Most previous studies on neuroprogressive effects on cognition or function have used a simple classification, comparing patients with their first episode to those with multiple episodes [e.g. Reference Tanrıkulu, İnanlı, Arslan, Çalışkan, Çiçek and Eren43Reference Huang, Chen, Hsu, Tsai and Bai47]. However, even if the measure of the number of previous manic episodes is convincing due to its simplicity, intuition, and clinical relevance, this classification reflects only part of the proposed staging models [Reference Magalhães, Dodd, Nierenberg and Berk15, Reference Tremain, Fletcher and Murray48, Reference Tremain, Fletcher, Scott, McEnery, Berk and Murray49] and does not capture crucial aspects of disease progression. It fails to consider the variability in the degree of remission between episodes – ranging from clearly separated episodes to persistent forms – as well as differences in inter-episode functioning [Reference Kapczinski, Dias, Kauer-Sant’Anna, Frey, Grassi-Oliveira and Colom4].

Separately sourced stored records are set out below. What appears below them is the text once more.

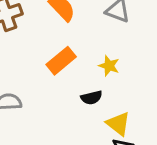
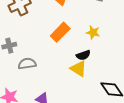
yellow triangle: (118, 124) -> (78, 69), moved

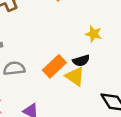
orange rectangle: (60, 32) -> (54, 66), moved

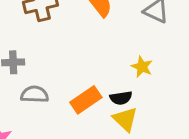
yellow triangle: (75, 76) -> (125, 119), moved

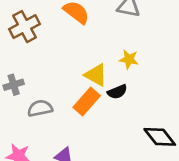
yellow triangle: (125, 119) -> (96, 75), moved

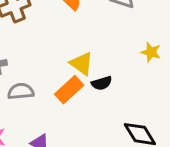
yellow star: (129, 59) -> (151, 52), moved

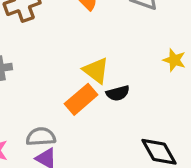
gray semicircle: (21, 91) -> (41, 137), moved

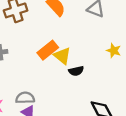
orange rectangle: (81, 99) -> (48, 50), moved

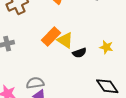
yellow star: (114, 51) -> (106, 47), moved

To address these gaps, our study uses different criteria to approximate disease progression based on the staging models postulated by Berk et al. [Reference Berk, Conus, Lucas, Hallam, Malhi and Dodd3] and Kapczinski et al. [Reference Kapczinski, Dias, Kauer-Sant’Anna, Frey, Grassi-Oliveira and Colom4]. Given the challenges of operationalizing and validating detailed staging models, we adopted the International Society for Bipolar Disorders’ (ISBD) recommendation [Reference Kapczinski, Magalhães, Balanzá-Martinez, Dias, Frangou and Gama50] to broadly categorize BD into earlier and later stages. This simplified approach follows the call for caution in the application of complex but still incomplete models [Reference Malhi, Bell, Morris and Hamilton51] and allows the exploratory investigation of WM microstructural changes associated with disease progression. As in previous studies, our first approach was to compare patients after their first manic episode with those who had already experienced multiple manic episodes in their lives. Second, the quality of remission was used, which in the staging models is assumed to decrease as BD progresses [Reference Alda and Kapczinski16, Reference Bauer, Andreassen, Geddes, Vedel Kessing, Lewitzka and Schulze52]. Finally, impairment of the patient’s interepisodic psychosocial functioning was used as an indicator of disease progression, including only euthymic patients. Testing the hypothesis of neuroprogression, we expected patients at later stages of the disease to show WM microstructural alterations that differ from patients at earlier stages. Specifically, we expected BD patients with multiple manic episodes to show lower WM microstructural integrity compared to BD patients who experienced only their first manic episode. Additionally, we hypothesized that BD patients not achieving complete remission between episodes show lower WM microstructural integrity compared to BD patients achieving full remission. Furthermore, greater functional impairment in euthymic patients was expected to relate negatively to WM integrity.

Methods

Participants

One hundred fifty-three BD patients (n = 79 female, Mage = 41.0 years, SDage = 12.0 years) and 153 HCs (n = 78 female, Mage = 41.2 years, SDage = 13.2 years) matched by age, sex, and site were drawn from the baseline assessment of the Marburg-Münster Affective Disorders Cohort Study (MACS) [Reference Kircher, Wöhr, Nenadic, Schwarting, Schratt and Alferink53] (Table 1). Participants aged 18–65 were recruited in Münster and Marburg through local psychiatric hospitals and newspaper advertisements. The study was approved by the ethics committees of University of Marburg (AZ: 07/14) and Münster (2014-422-b-S), in accordance with the Declaration of Helsinki. All participants gave written informed consent and received financial compensation. Exclusion criteria included usual magnetic resonance imaging (MRI) contraindications, head trauma, and past and current neurological, cardiovascular, or other serious illnesses, and current substance dependence. HC had no lifetime mental disorder and no current intake of psychotropic medication. Diagnoses or lack thereof were assessed using the Structured Clinical Interview for DSM-IV-TR for Axis I disorder (SCID-I) [Reference Wittchen, Wunderlich, Gruschwitz and Zaudig54], conducted by trained personnel.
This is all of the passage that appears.